You may think that, given the importance of a housebuilder’s landbank, there would be a well understood way of valuing it. And you’d be wrong

What on earth is going on with the land values on housebuilders’ balance sheets? Over the past couple of months there seems to be more ins and outs than an East End hokey cokey. The impression one gets is that firms themselves cannot make up their minds on the values to be applied, so what hope is there for investors (or competitors) to make rational judgments? Let’s try and make sense of it all.

First, why do housebuilders make land writedowns? Well, theoretically the value of land is correlated to the price of the units built on it. If the average plot cost (APC) is equivalent to say 25% of the average selling price (ASP) then there is a multiplier effect on residual land value from changes in ASPs. In simple terms, the land multiplier is about three or four times the percentage rate of change in ASP. If selling prices rise then so does the value of land, but this is not recorded on the balance sheet. Rises in land values are reflected in the income statement through increased profit, and affect the balance sheet only by way of retained profits.

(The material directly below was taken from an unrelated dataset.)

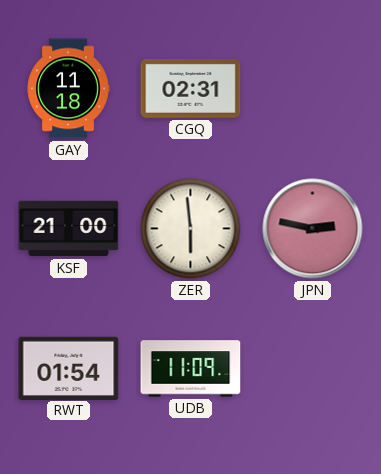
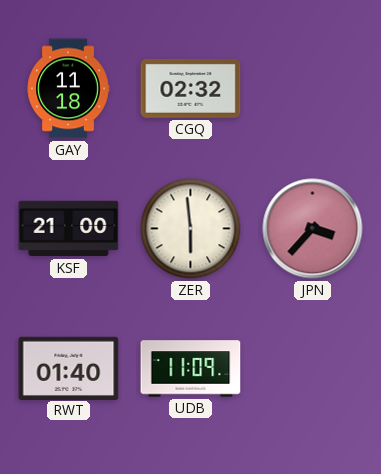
CGQ: 02:31 -> 02:32
JPN: 2:47 -> 3:37
RWT: 01:54 -> 01:40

Of course ASPs have fallen in the past 18 months, so the value of plots in a landbank is worth less. Given that housebuilders all suggest a peak-to-trough decline in prices of more than 20%, land value depreciation may be about 60-80%.

Every major housebuilder except Berkeley has written-down its landbank over the past 12 months. (The rationale behind Berkeley’s decision is that its high density development means that APC forms a low percentage of ASP.) The top six quoted housebuilders have written-off £3.2bn so far, with Taylor Woodrow accounting for £1.35bn of that.

Net realisable value (NRV) is selling price minus selling cost. Its ratio compared with original land value varies between 14% at Bovis to 47.5% at Redrow. More interestingly, after NRV provision, average plot costs are between £28,000 at Redrow and £44,000 at Barratt, and yet the ASP of the two is only £26,400 apart and closing fast in Redrow’s favour. No prizes for guessing which you’d expect to make more profit per unit – but does it really mean Redrow is a better housebuilder than Barratt? Or simply that Barratt needs to increase its NRV provisions?

The impression one gets is that firms themselves cannot make up their minds on the value of land, so what hope is there for investors?

In fact, it’s even more complicated than that. Base land values aside, there is no uniformity on what NRV provision is required. The standard assumption of provisioning “to a zero margin” is interpreted as zero margin before or after (a) interest costs, (b) central overheads, (c) site overheads and (d) selling and marketing expenses. Thus company A might chose to establish a zero margin before interest costs and overheads whereas company B might adopt the principle of zero margin after central and site overheads and sales and marketing, which could create an earnings before income and tax (EBIT) difference of 10%. Once again selective analysis can be dangerous.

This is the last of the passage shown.